[WHAT IS NEEDED]: Your answer should be the lines of the material that include the word "ロボアド投資No".

== THE INPUT

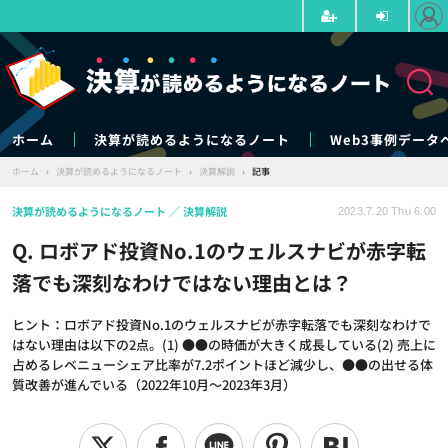
ホーム
決算が読めるようになるノート
Web3事例データ
ホーム
›
決算が読めるようになるノート
›
決算解説
›
記事
決算が読めるようになるノート
決算解説
2023.7.20 Thu 6:00
Q. ロボアド投資No.1のウェルスナビが赤字転
落でも深刻なわけではない理由とは？
ヒント：ロボアド投資No.1のウェルスナビが赤字転落でも深刻なわけで
はない理由は以下の2点。(1) ●●の時価が大きく成長している(2) 売上に
占めるレベニューシェア比率が7.2ポイントほど減少し、●●の出せる体
質改善が進んでいる（2022年10月～2023年3月）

====

[RESPONSE TO THIS EXERCISE]:
Q. ロボアド投資No.1のウェルスナビが赤字転
ヒント：ロボアド投資No.1のウェルスナビが赤字転落でも深刻なわけで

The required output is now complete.